Figure 10. (a) Compares the modes $b_{10}{\varphi }_{10}\left(x\right)$ calculated from rDMD (random projection(RP) with L = 17) and exact DMD (SVD projection with L = 17) methods with the expected true values ${\Phi }_{10}\left(x\right)=10\mathrm{sech}(0.1x+10)$. (b) Shows the absolute error for estimated values from rDMD and exact DMD.

Table 2. Computational costs for the SVD-based exact DMD and random projection-based rDMD method for the data simulated by Equation (15). Computational costs of SVD for the high-dimensional snapshot matrix is relatively larger than random projection.

Method	Projected by	Computational Time (s)
Exact DMD	SVD	521.09
rDMD	Random Projection	2.35

4.3. Gulf of Mexico

In this example, we consider the data from HYbrid Coordinate Ocean Model (HYCOM) [14], which simulates the ocean data around the Gulf of Mexico. We used hourly surface velocity component ($u,v$) with $1/{25}^0$ spatial resolution ($N=541\times 347$ grid points) data for 10 days (240 $\mathrm{h}$ and $M=239$).
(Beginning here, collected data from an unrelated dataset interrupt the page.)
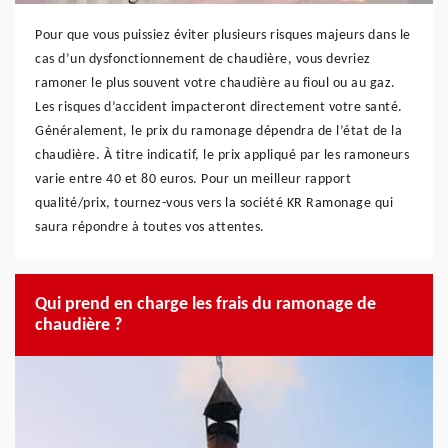
Pour que vous puissiez éviter plusieurs risques majeurs dans le
cas d’un dysfonctionnement de chaudière, vous devriez
ramoner le plus souvent votre chaudière au fioul ou au gaz.
Les risques d’accident impacteront directement votre santé.
Généralement, le prix du ramonage dépendra de l’état de la
chaudière. À titre indicatif, le prix appliqué par les ramoneurs
varie entre 40 et 80 euros. Pour un meilleur rapport
qualité/prix, tournez-vous vers la société KR Ramonage qui
saura répondre à toutes vos attentes.
Qui prend en charge les frais du ramonage de
chaudière ?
Understanding the dynamics from the oceanographic data is an interesting application of DMD because those dynamics can be decomposed by tidal constituents. Hence, we are expected to isolate the dynamics associated with the tidal period; in other words, the final DMD mode selection is based on the period $P_i=2\pi /\mathrm{Im}(ln\left({\lambda }_i\right))$ of the modes(see Table 3). We constructed the snapshot matrix

$$\begin{array}{c}\hfill X=\left[\begin{array}{c}u\\ v\end{array}\right]\end{array}$$

(17)

by stacking the snapshots of velocity components ($u,v$) in each column to perform the DMD analysis.

Table 3. DMD modes for the Gulf of Mexico data set. Modes are selected based on the association to the tidal periods.

Mode	Period (h)		Associated Feature
	DMD	rDMD
1	∞	∞	Gulf stream around the GOM (see Figure 12)
2	$12.47$	$12.47$	Semi-diurnal tidal constituents (see Figure 13)
3	$23.85$	$24.56$	Diurnal tidal constituents (see Figure 14)
4	$6.08$	$6.07$	Second harmonic to semi-diurnal tidal constituents (see Figure 14)
5	$4.16$	$4.17$	Third harmonic to semi-diurnal tidal constituents (see Figure 14)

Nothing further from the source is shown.